CARLY FABIAN, PUBLIC CITIZEN

As heat, floods and wildfires smash all records this year, at least coal production is on the way out, thanks to greener energy like wind and solar. Except that isn’t true. New solar and wind are only helping to cover increasing demand for power in all sectors. The dirtiest most polluting fossil fuel in the world, old “King Coal” reached it’s highest production EVER in 2022 (Source IEA)

In capitalism, coal mining is not possible without insurance. Big insurance companies have policies supposedly leading them out of coal coverage. Except they violate even those weak published promises on coal. That is true in the United States, now the world’s fourth largest coal producer. The American Non-profit group “Public Citizen” just issued a report “COVERING COAL: The Top Insurers of U.S. Coal Mining.” We reached Public Citizen researcher and spokesperson Carly Fabian.

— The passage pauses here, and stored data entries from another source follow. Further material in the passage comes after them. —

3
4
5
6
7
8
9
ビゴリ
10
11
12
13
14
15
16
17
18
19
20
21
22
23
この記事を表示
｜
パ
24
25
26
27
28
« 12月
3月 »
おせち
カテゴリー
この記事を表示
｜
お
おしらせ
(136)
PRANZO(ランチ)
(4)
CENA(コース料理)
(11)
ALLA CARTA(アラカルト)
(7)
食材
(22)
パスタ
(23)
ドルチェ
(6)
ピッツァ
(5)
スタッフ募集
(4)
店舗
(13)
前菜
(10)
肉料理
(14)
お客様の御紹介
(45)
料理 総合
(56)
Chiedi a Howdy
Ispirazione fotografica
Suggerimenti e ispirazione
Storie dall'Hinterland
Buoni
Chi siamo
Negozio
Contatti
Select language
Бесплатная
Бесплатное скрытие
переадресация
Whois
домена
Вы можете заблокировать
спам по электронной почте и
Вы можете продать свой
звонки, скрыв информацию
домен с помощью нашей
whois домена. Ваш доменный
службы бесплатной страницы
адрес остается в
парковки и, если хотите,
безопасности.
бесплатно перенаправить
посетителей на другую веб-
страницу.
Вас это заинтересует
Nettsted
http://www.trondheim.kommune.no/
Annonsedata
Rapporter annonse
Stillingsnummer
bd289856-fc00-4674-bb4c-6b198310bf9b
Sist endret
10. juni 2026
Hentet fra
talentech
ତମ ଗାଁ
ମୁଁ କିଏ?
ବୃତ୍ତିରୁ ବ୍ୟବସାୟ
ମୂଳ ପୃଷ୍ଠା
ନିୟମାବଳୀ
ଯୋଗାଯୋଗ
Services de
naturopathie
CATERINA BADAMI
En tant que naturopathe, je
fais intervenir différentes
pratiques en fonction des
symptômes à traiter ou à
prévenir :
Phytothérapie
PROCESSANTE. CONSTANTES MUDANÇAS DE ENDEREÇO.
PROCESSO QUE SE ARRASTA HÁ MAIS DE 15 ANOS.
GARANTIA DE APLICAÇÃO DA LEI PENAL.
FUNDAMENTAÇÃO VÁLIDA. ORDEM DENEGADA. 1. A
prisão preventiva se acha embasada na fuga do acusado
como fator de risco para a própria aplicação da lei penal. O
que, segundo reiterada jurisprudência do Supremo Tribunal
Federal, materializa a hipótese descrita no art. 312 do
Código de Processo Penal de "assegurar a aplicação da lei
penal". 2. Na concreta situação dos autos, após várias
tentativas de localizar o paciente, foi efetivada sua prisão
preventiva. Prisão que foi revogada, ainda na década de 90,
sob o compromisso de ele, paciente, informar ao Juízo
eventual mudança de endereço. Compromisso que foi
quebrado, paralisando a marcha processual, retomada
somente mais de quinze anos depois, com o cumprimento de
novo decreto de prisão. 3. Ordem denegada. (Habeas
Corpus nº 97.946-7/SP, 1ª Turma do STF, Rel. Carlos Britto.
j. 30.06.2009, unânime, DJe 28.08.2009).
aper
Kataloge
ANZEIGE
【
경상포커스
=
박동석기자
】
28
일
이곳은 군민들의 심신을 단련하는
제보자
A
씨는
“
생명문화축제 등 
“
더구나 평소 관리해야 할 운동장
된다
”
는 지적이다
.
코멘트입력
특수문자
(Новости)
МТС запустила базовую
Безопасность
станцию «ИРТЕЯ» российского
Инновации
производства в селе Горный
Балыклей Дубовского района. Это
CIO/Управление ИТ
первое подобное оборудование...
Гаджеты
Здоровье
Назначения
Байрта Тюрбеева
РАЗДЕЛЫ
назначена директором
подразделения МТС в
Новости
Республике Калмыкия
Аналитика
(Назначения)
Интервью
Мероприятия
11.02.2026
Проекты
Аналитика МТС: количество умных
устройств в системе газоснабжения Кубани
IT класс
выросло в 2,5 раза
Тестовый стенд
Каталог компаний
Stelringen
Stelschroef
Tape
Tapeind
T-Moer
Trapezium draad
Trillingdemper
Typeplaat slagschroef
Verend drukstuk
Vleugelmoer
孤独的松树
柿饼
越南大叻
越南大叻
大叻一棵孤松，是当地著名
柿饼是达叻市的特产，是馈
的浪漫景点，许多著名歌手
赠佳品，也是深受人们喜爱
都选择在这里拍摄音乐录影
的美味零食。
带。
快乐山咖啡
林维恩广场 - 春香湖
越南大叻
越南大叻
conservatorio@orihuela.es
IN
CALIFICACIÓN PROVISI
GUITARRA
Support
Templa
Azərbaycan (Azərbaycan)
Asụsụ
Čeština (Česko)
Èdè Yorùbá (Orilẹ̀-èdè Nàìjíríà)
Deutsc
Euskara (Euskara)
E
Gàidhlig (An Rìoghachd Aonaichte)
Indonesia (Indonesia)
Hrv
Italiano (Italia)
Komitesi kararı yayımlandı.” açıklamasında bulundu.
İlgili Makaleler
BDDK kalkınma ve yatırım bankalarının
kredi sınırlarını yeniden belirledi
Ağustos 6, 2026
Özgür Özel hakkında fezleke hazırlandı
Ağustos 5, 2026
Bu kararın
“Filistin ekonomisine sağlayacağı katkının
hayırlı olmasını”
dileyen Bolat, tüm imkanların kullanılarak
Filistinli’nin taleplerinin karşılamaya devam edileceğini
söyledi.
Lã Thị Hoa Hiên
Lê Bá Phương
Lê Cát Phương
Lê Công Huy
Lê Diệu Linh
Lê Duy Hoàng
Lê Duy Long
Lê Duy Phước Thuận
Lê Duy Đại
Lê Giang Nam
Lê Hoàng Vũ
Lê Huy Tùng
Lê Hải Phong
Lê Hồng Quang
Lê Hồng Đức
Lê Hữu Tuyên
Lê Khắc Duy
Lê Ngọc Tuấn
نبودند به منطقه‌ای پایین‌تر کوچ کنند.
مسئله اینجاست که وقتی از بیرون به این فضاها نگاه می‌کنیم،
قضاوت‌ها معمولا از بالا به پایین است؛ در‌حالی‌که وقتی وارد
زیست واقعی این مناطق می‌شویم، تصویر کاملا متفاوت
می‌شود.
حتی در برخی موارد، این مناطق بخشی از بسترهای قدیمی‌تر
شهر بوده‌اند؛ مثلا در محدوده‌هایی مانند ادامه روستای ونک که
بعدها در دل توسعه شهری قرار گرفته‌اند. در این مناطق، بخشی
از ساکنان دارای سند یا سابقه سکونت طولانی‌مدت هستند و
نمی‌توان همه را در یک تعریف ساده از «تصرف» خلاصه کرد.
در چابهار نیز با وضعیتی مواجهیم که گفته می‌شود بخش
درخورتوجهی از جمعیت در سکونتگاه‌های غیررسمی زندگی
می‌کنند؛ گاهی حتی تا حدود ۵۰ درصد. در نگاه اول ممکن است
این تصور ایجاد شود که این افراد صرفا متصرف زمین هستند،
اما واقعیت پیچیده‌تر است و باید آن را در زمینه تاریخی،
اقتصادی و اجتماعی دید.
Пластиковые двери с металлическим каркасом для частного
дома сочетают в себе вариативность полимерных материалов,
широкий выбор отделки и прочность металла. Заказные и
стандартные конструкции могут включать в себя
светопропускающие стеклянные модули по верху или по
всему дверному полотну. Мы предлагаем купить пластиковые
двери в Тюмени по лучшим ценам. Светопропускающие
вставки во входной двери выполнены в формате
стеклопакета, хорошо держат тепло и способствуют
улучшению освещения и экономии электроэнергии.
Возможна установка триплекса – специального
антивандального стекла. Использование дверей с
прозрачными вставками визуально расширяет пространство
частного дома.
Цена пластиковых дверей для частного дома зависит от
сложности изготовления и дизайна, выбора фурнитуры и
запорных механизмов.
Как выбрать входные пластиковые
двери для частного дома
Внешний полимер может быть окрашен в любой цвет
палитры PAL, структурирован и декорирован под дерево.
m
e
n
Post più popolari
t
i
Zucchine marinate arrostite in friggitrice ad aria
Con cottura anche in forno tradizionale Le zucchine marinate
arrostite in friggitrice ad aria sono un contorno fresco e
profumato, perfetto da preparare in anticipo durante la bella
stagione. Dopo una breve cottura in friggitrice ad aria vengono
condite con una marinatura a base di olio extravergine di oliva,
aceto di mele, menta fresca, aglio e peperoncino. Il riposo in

Listen to or download this 21 minute interview with Carly Fabian in CD Quality

 

In a press release, Carly says:

We expected some companies to be underwriting coal projects, but the data underscore the loopholes in their policies and disregard for public commitments across the insurance industry. Over the past year, insurance providers have stopped selling policies to homeowners vulnerable to climate disasters. As insurers offer coal mines new contracts while walking away from homeowners, the choices of these companies reflect a clear double standard in who is expected to pay the price for climate change. The insurance industry needs to muster the courage to cut their coverage for fossil fuels before it becomes too risky to insure the rest of us.

From the Executive Summary of the new report:

Global insurers AIG, Liberty Mutual, Lloyd’s of London, Swiss Re, and Zurich are among the top insurers of U.S. coal mining. In 2022, these five insurers covered the production of at least 245,139,030 short tons of coal, or 41% of U.S. coal production, from just the top 25 U.S. mines…Four of these five companies have adopted coal underwriting restrictions, and yet they are still among the top insurers of thermal coal mines.

I’m particularly disappointed that giant insurance company Swiss Re violates it’s own policy in the United States. Swiss Re was among the first and bravest corporations to warn about the dangers of climate change. They started early in the 1990’s. They attend conferences, and make presentations and statements demonstrating their real awareness and concern about climate change. But hidden in the backroom, they are making money to produce more climate damaging coal?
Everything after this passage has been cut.